DATA TO USE
·····

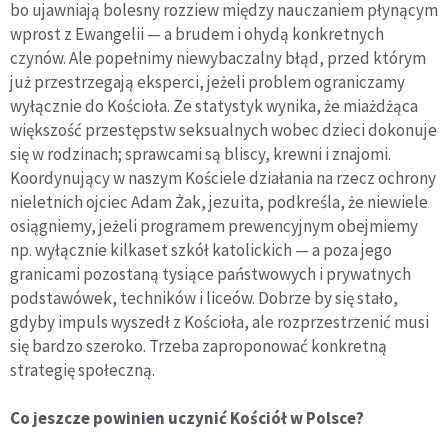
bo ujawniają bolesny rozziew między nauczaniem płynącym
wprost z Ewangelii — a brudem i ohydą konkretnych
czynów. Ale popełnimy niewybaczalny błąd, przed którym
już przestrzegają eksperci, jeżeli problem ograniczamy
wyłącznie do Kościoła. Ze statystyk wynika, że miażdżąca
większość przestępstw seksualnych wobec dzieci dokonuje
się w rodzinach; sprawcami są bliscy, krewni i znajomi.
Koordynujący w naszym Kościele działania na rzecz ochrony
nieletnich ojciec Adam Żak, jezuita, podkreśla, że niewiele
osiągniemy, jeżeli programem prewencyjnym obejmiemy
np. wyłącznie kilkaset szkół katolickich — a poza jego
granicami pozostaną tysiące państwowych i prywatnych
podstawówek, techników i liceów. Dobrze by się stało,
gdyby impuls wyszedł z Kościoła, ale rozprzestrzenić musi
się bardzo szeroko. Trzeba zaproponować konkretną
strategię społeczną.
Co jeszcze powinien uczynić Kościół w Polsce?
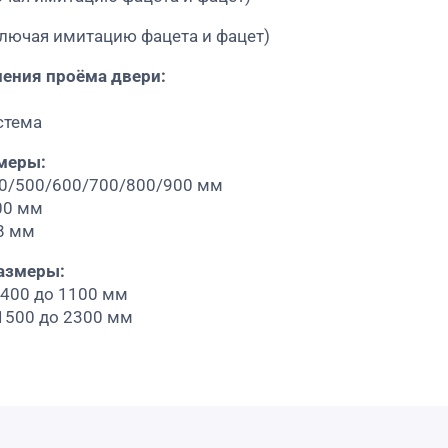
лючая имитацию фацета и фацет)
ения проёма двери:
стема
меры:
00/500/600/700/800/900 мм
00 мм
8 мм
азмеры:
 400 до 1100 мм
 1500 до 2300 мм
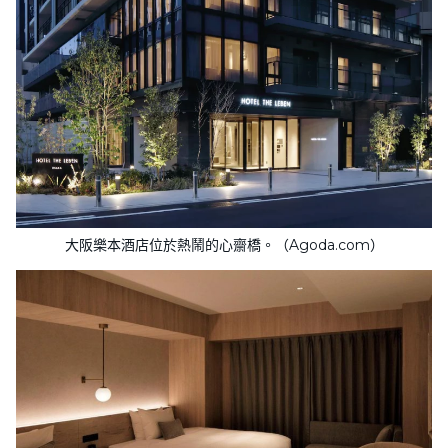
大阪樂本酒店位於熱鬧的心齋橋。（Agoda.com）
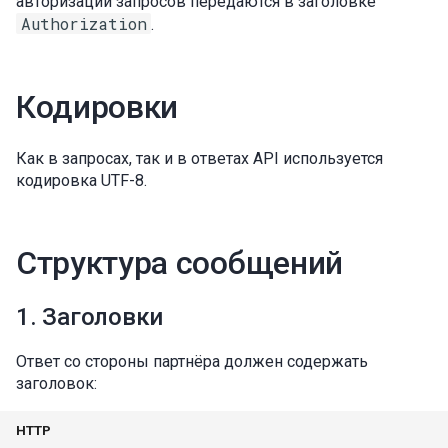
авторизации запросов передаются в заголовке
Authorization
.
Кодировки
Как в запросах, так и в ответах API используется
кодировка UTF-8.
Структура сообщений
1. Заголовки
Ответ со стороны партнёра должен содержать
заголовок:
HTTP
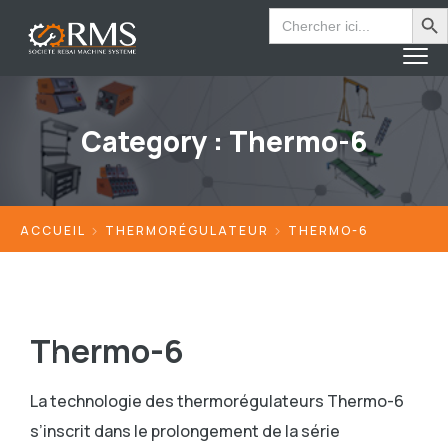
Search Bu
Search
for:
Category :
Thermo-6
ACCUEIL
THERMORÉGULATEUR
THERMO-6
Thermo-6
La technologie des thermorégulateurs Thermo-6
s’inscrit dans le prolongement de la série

·····

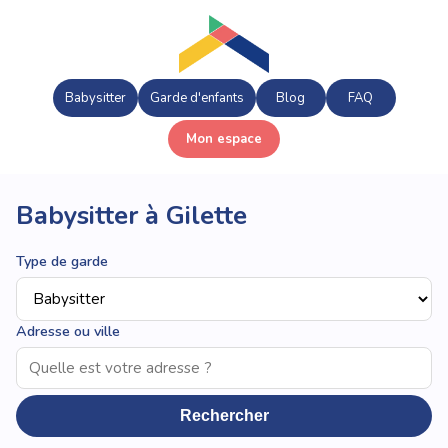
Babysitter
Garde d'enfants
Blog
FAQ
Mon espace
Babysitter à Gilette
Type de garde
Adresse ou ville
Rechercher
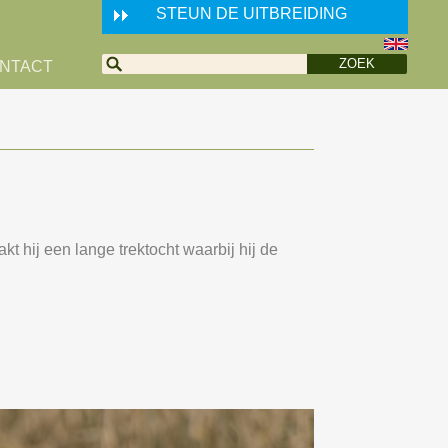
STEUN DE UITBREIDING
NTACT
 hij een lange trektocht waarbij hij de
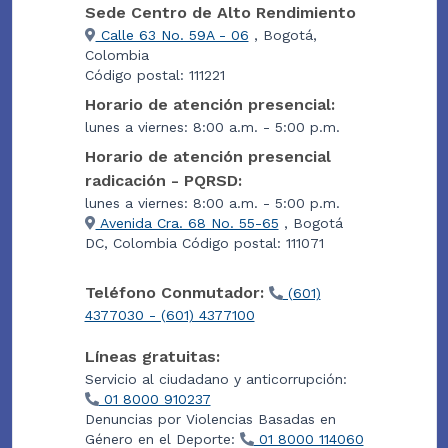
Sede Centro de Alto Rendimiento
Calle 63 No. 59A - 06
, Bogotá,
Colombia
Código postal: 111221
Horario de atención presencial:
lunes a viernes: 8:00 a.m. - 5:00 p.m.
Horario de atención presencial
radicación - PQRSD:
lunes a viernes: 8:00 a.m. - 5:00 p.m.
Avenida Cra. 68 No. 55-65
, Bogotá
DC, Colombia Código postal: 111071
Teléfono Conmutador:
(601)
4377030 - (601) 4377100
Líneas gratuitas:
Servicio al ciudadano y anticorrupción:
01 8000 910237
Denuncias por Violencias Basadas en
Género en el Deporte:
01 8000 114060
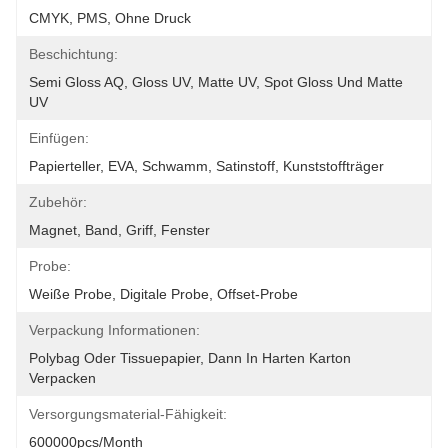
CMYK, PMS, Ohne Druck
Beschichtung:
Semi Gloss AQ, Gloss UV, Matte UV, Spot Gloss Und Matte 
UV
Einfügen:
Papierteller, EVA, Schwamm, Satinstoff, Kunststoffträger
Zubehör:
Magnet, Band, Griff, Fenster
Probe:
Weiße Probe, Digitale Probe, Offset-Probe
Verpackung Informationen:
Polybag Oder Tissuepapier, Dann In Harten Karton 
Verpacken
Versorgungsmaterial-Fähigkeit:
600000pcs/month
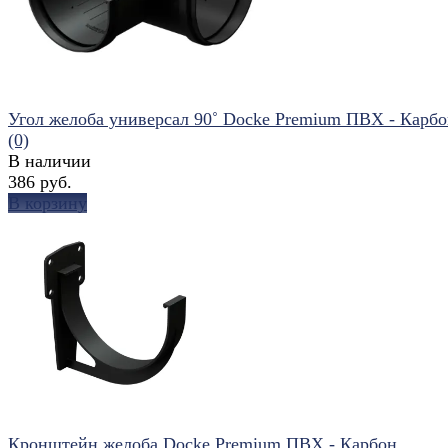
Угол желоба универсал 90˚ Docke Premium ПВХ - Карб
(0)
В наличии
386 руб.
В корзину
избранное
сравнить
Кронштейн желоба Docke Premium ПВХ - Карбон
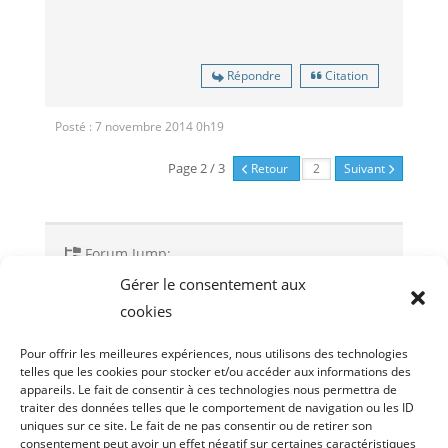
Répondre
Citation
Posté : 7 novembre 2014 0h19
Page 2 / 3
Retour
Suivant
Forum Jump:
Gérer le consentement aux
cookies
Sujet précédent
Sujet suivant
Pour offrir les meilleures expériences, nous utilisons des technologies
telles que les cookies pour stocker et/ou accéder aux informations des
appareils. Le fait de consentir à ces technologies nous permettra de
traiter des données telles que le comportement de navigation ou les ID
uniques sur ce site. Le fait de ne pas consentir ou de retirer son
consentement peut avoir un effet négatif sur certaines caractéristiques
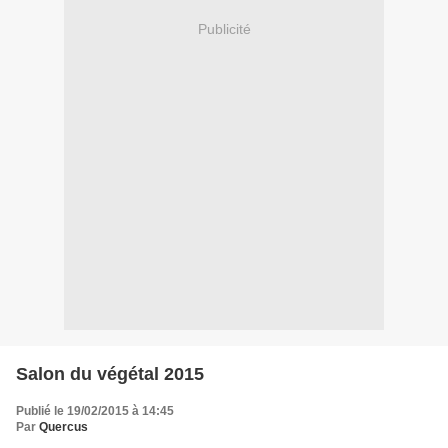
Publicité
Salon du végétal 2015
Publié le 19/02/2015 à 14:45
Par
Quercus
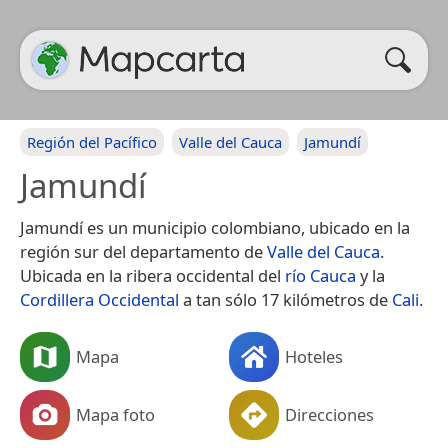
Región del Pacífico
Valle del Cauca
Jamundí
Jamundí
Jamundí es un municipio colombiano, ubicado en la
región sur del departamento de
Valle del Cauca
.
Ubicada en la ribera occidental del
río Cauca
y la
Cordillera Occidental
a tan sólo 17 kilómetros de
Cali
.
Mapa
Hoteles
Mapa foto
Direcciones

·····

TASK INSTRUCTIONS
Gather each line from the listing above that holds "presencial".

ANSWER TO THE PROBLEM
Horario de atención presencial:
Horario de atención presencial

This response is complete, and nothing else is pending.